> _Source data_
----------

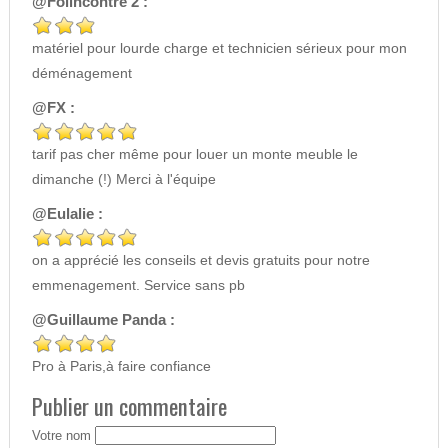
@Folincontre 2 :
matériel pour lourde charge et technicien sérieux pour mon
déménagement
@FX :
tarif pas cher même pour louer un monte meuble le
dimanche (!) Merci à l'équipe
@Eulalie :
on a apprécié les conseils et devis gratuits pour notre
emmenagement. Service sans pb
@Guillaume Panda :
Pro à Paris,à faire confiance
Publier un commentaire
Votre nom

----------

The answer must contain only the lines from the one with "on a apprécié" to the end of the entries above, each written out exactly.

on a apprécié les conseils et devis gratuits pour notre
emmenagement. Service sans pb
@Guillaume Panda :
Pro à Paris,à faire confiance
Publier un commentaire
Votre nom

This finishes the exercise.